Stored data entries
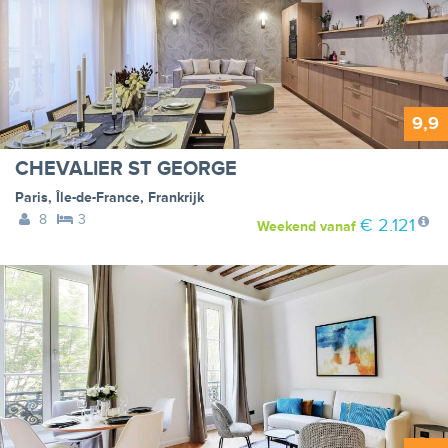
9,9
CHEVALIER ST GEORGE
Paris
,
Île-de-France
,
Frankrijk
8
3
€ 2.121
Weekend
vanaf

▶ TASK STATEMENT
With the pictures omitted, give every line above again exactly.

▶ EXERCISE SOLUTION
9,9
CHEVALIER ST GEORGE
Paris
,
Île-de-France
,
Frankrijk
8
3
€ 2.121
Weekend
vanaf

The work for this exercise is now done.